• Try it:
Your copy should match the records exactly, apart from the pictures, which stay out.

(Beginning of Records to process)

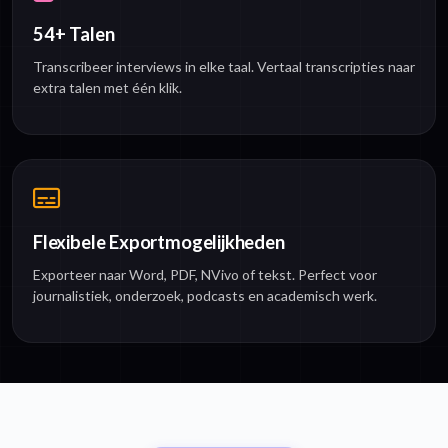
54+ Talen
Transcribeer interviews in elke taal. Vertaal transcripties naar
extra talen met één klik.
Flexibele Exportmogelijkheden
Exporteer naar Word, PDF, NVivo of tekst. Perfect voor
journalistiek, onderzoek, podcasts en academisch werk.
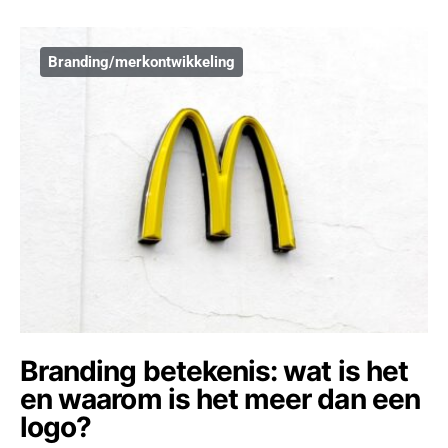
Branding/merkontwikkeling
Branding betekenis: wat is het
en waarom is het meer dan een
logo?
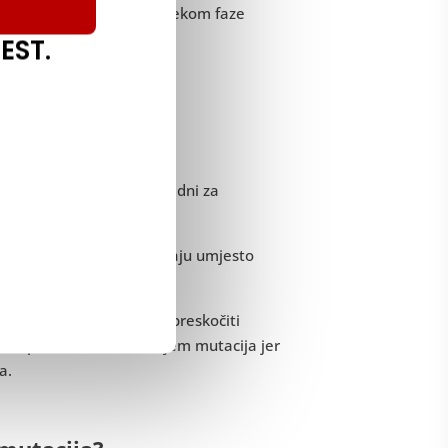
o najbolje funkcionira tijekom faze
EST.
nje
e bijele kutije nisu prikladni za
utiji – u kojem bi se slučaju umjesto
testiranja.
ajno, zbog čega bi mogle preskočiti
bići potrebu za testiranjem mutacija jer
a.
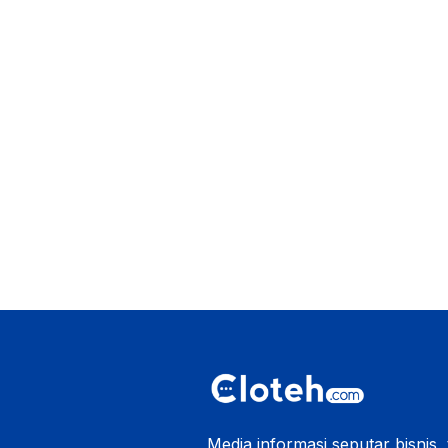
Media informasi seputar bisnis,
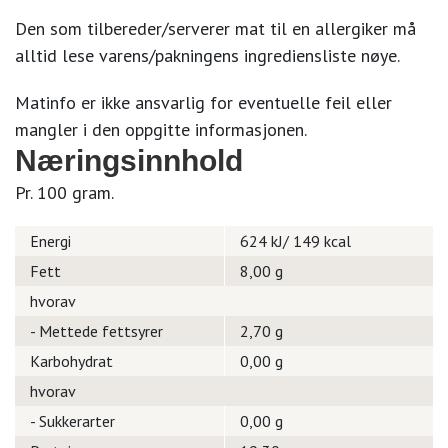
Den som tilbereder/serverer mat til en allergiker må
alltid lese varens/pakningens ingrediensliste nøye.
Matinfo er ikke ansvarlig for eventuelle feil eller
mangler i den oppgitte informasjonen.
Næringsinnhold
Pr. 100 gram.
Energi
624 kJ/ 149 kcal
Fett
8,00 g
hvorav
- Mettede fettsyrer
2,70 g
Karbohydrat
0,00 g
hvorav
- Sukkerarter
0,00 g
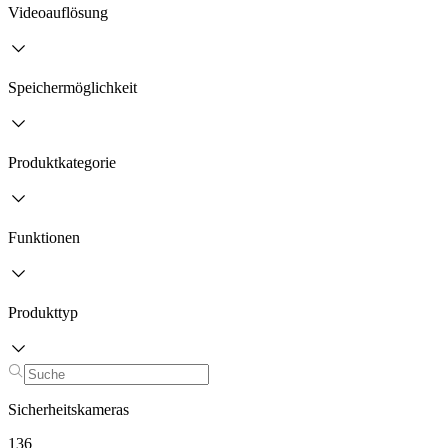
Videoauflösung
Speichermöglichkeit
Produktkategorie
Funktionen
Produkttyp
Sicherheitskameras
136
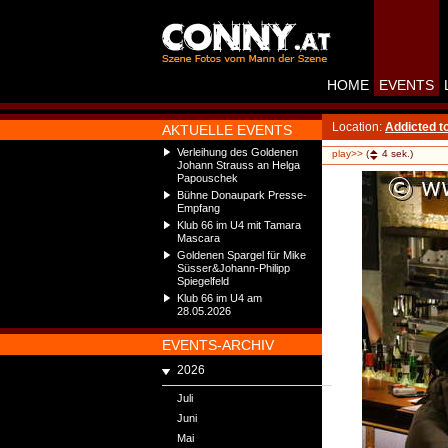
HOME
EVENTS
Location:
Addicted t
AKTUELLE EVENTS
Verleihung des Goldenen
play>>
(
4
sek.)
Johann Strauss an Helga
Papouschek
Bühne Donaupark Presse-
Empfang
Klub 66 im U4 mit Tamara
Mascara
Goldenen Spargel für Mike
Süsser&Johann-Philipp
Spiegelfeld
Klub 66 im U4 am
28.05.2026
EVENTS-ARCHIV
2026
Juli
Juni
Mai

(End of Records to process)

• Task result:
54+ Talen
Transcribeer interviews in elke taal. Vertaal transcripties naar
extra talen met één klik.
Flexibele Exportmogelijkheden
Exporteer naar Word, PDF, NVivo of tekst. Perfect voor
journalistiek, onderzoek, podcasts en academisch werk.
Branding/merkontwikkeling
Branding betekenis: wat is het
en waarom is het meer dan een
logo?
o najbolje funkcionira tijekom faze
EST.
nje
e bijele kutije nisu prikladni za
utiji – u kojem bi se slučaju umjesto
testiranja.
ajno, zbog čega bi mogle preskočiti
bići potrebu za testiranjem mutacija jer
a.
Media informasi seputar bisnis,
Den som tilbereder/serverer mat til en allergiker må
alltid lese varens/pakningens ingrediensliste nøye.
Matinfo er ikke ansvarlig for eventuelle feil eller
mangler i den oppgitte informasjonen.
Næringsinnhold
Pr. 100 gram.
Energi
624 kJ/ 149 kcal
Fett
8,00 g
hvorav
- Mettede fettsyrer
2,70 g
Karbohydrat
0,00 g
hvorav
- Sukkerarter
0,00 g
Videoauflösung
Speichermöglichkeit
Produktkategorie
Funktionen
Produkttyp
Sicherheitskameras
136
HOME
EVENTS
Location:
Addicted t
AKTUELLE EVENTS
Verleihung des Goldenen
play>>
(
4
sek.)
Johann Strauss an Helga
Papouschek
Bühne Donaupark Presse-
Empfang
Klub 66 im U4 mit Tamara
Mascara
Goldenen Spargel für Mike
Süsser&Johann-Philipp
Spiegelfeld
Klub 66 im U4 am
28.05.2026
EVENTS-ARCHIV
2026
Juli
Juni
Mai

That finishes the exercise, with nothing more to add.